I recognize the Republican party had help from the national security state in these and other projects. The CIA ran the black sites, not the party. True, but the CIA cannot openly run itself as a criminal organization without a by-your-leave from the ruling party. When George W. Bush said about halfway through his second term that we have to go easier on the enhanced interrogations, the CIA and other torturers went easier on the enhanced interrogations. Before that the Justice Department – under direction from the Republican party’s attorney general – had its best minds draft long legal memoranda to argue that torture is not a crime.
Similar remarks apply to the war in Iraq, and to the way the administration dealt with 9/11. The Republican party did not act alone in these projects, but neither did the national security state. The national security state persists from one administration to the next. Over decades it demonstrates a remarkable degree of autonomy, ever since Eisenhower warned that it had developed a remarkable degree of autonomy while he was president.
Nevertheless, the party in power can act in collaboration with the national security state, or the party in power can take a stand opposed to the national security state’s interests. Under Bush and Cheney’s leadership, the party collaborated so closely with the state that the two institutions seemed to act as one unit. The dishonesty and criminality became a seamless enterprise.
To return to current commentary on Republican presidential candidates: we need a sense of proportion. Donald Trump is a blowhard. Blowhards have big egos. Let Rush Limbaugh and Donald Trump get in a room together to have two one-sided conversations, like a round of Row, Row, Row Your Boat. Life is but a dream means you can’t let yourself become too serious.

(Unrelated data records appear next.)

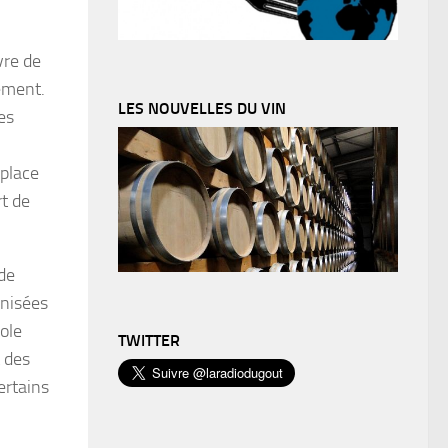
vre de
ement.
LES NOUVELLES DU VIN
es
 place
t de
de
anisées
cole
TWITTER
t des
ertains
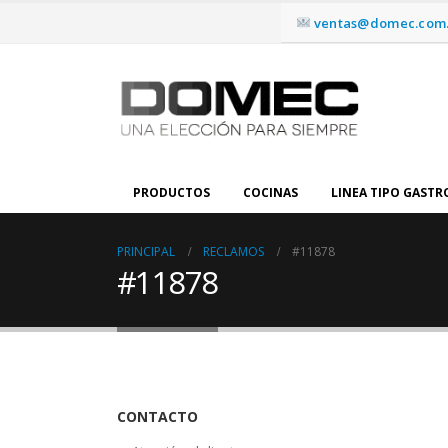
ventas@domec.com.
PRODUCTOS
COCINAS
LINEA TIPO GAST
PRINCIPAL
RECLAMOS
#11878
#11878
CONTACTO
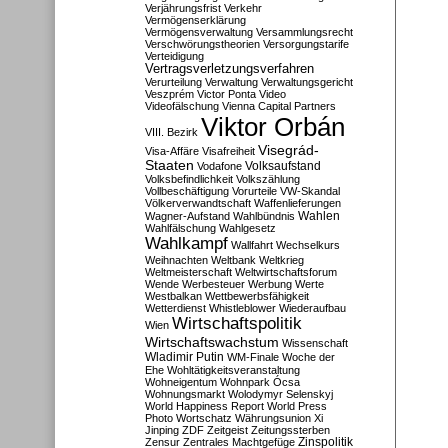
Verjährungsfrist
Verkehr
Vermögenserklärung
Vermögensverwaltung
Versammlungsrecht
Verschwörungstheorien
Versorgungstarife
Verteidigung
Vertragsverletzungsverfahren
Verurteilung
Verwaltung
Verwaltungsgericht
Veszprém
Victor Ponta
Video
Videofälschung
Vienna Capital Partners
Viktor Orbán
VIII. Bezirk
Visegrád-
Visa-Affäre
Visafreiheit
Staaten
Vodafone
Volksaufstand
Volksbefindlichkeit
Volkszählung
Vollbeschäftigung
Vorurteile
VW-Skandal
Völkerverwandtschaft
Waffenlieferungen
Wahlen
Wagner-Aufstand
Wahlbündnis
Wahlfälschung
Wahlgesetz
Wahlkampf
Wallfahrt
Wechselkurs
Weihnachten
Weltbank
Weltkrieg
Weltmeisterschaft
Weltwirtschaftsforum
Wende
Werbesteuer
Werbung
Werte
Westbalkan
Wettbewerbsfähigkeit
Wetterdienst
Whistleblower
Wiederaufbau
Wirtschaftspolitik
Wien
Wirtschaftswachstum
Wissenschaft
Wladimir Putin
WM-Finale
Woche der
Ehe
Wohltätigkeitsveranstaltung
Wohneigentum
Wohnpark Ócsa
Wohnungsmarkt
Wolodymyr Selenskyj
World Happiness Report
World Press
Photo
Wortschatz
Währungsunion
Xi
Jinping
ZDF
Zeitgeist
Zeitungssterben
Zensur
Zentrales Machtgefüge
Zinspolitik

When you’re on the stage and people want you to be outrageous, sober behavior does not fill the bill. People expect their political entertainers to operate out at the boundary between the serious and the unserious. Political entertainers want people in the audience to ask, “You can’t be serious?”, and not be sure about the answer. Limbaugh has been in the business a long time. Trump is an apprentice.
So when we hear commentators say that Trump is ruining the Republican brand, we ought to remember what counts as serious, sober behavior in politics. Torture is serious. Starting wars is serious. Lying about political crimes like 9/11 is serious. Recall our estimation of the Republican brand, before Donald Trump decided he wanted to run for president in 2016. For that matter, recall our estimation of the Democratic brand before Hillary Clinton decided she wanted to run for president. Democrats fostered the national security state as well, minus the blatant torture. People cheer Trump because he clearly can’t stand either party. Neither can voters.